Okay, I owe everyone an apology. I'm sorry. I'm not worthy, I'm scum. I bitch and whine and moan when other people don't post, and then am most egregiously absent for days on end. The wierd thing is that I totally had time to post yesterday, but my mind was completely blank. Maybe it was the valium, maybe it was the hangover...The familiar stirrings of winter depression after a balls to the wall weekend. I guess I'm a little sensitive about writing those 'I'm so awesome, check out what I did' kind of posts, because after me and Utah got back from Mexico (for those of you who don't know, utah is one of my best friends but we kind of hooked up while we were travelling) we used to drunk dial each other and have these conversations that eventually seemed to me to be just us trying to prove to the other person that we were having a good time, that one city and world was superior to the other, etc. I couldn't let him know if I was having a lame time in Seattle, because I felt like he was already so convinced that my life here would be lame and depressing, so our conversations turned into these  ' oh yeah, me and my crazy awesome drunk friends did this crazy awesome drunk thing' vs. 'oh really? well my crazier, awesomer, drunker friends did this crazier awesomer even drunker thing'. I know this is a totally different situation, but during the course of that time period I did notice that allot of those crazy awesome drunk times don't actually make very good stories.   Its kind of like listening to someone elses dreams...Sometimes its very amusing, but usually only when you are in them. They are, perhaps, best captured in pictures. I think Caley shot a whole role of us drunk in the park on Sunday, and she's promised to give me copies, so maybe I will get the anatomist to scan them for me. Suffice to say, the weekend started at Shorty's on friday and ended up very hungover back at my apartment on monday morning, during which time Caley and Dirtrock and assorted other rotating characters managed to
a) get wasted at hatties
b) drunkenly drive around discovery park with Joey (who was on mushrooms and behind the wheel), stopping so Joey and Dirtrock could skate down the hills in the trucks headlights to a soundtrack of Steve Earl.
c) i then went to work all day saturday
d) get wasted at the whisky bar
e) continue drunken activities at the nightlight
f) get up in the morning and go to Linda's for pitchers of mimosas, after acquiring Jean, who was very fucked up on acid
g) decide bars were boring and go get whisky to drink in the park
f) get wasted in the park with a gay guy named 'precious' and two navy guys who were in charge of a nuclear submarine (whom Dirtrock acquired at Shorty's) and various bike messengers (they'r like cockroaches, once you have one, you soon seem to be crawling with them).
g) Dirtrock got accosted by museum guards who thought he was smuggling japanese artwork out under his jacket, whereupon he had to say 'no, its just my bottle of vodka, dude'.
h) end up back at bill's on broadway to watch sonic games.
i) valium, morphine, jim beam
J) i got some action, but like one night stands always do, it left me depressed. besides I don't think it really counts if its with a bike messenger who has recently been run over by a car.

November 15, 2004

meet us at the watertower. we have the whisky.

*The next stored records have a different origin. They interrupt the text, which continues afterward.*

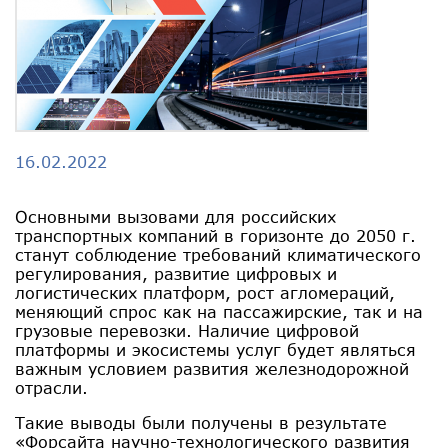
16.02.2022
Основными вызовами для российских
транспортных компаний в горизонте до 2050 г.
станут соблюдение требований климатического
регулирования, развитие цифровых и
логистических платформ, рост агломераций,
меняющий спрос как на пассажирские, так и на
грузовые перевозки. Наличие цифровой
платформы и экосистемы услуг будет являться
важным условием развития железнодорожной
отрасли.
Такие выводы были получены в результате
«Форсайта научно-технологического развития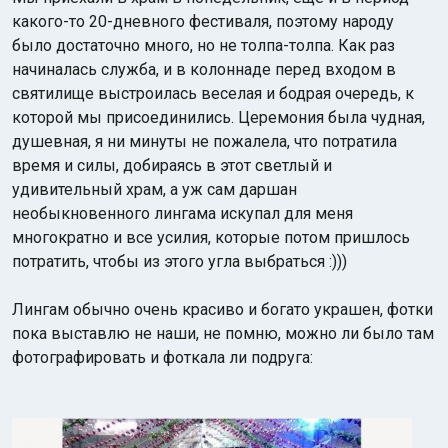
какого-то 20-дневного фестиваля, поэтому народу
было достаточно много, но не толпа-толпа. Как раз
начиналась служба, и в колоннаде перед входом в
святилище выстроилась веселая и бодрая очередь, к
которой мы присоединились. Церемония была чудная,
душевная, я ни минуты не пожалела, что потратила
время и силы, добираясь в этот светлый и
удивительный храм, а уж сам даршан
необыкновенного лингама искупал для меня
многократно и все усилия, которые потом пришлось
потратить, чтобы из этого угла выбраться :)))
Лингам обычно очень красиво и богато украшен, фотки
пока выставлю не наши, не помню, можно ли было там
фотографировать и фоткала ли подруга:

Weekend too epic to do justice to. I feel like I write much more amusingly about boring things than I do about eventful things. So fuckin' true.

November 12, 2004

healing livers

last night I dreamt someone gave me a 'healing human liver'. I was supposed to eat it to make myself feel better, but Utah's ex girlfriends boston terrier (neither girlfriend or boston terrier exist in real life ) kept on jumping up trying to snatch the raw liver from my hands. Finally I escaped to the anatomists room (the anatomist did her usual 'look I rearanged my room for the fifth time this week, doesn't it look cozy?'routine) where I scarfed the liver and chewed it up, spitting out the gristle for the terrier. What the fuck?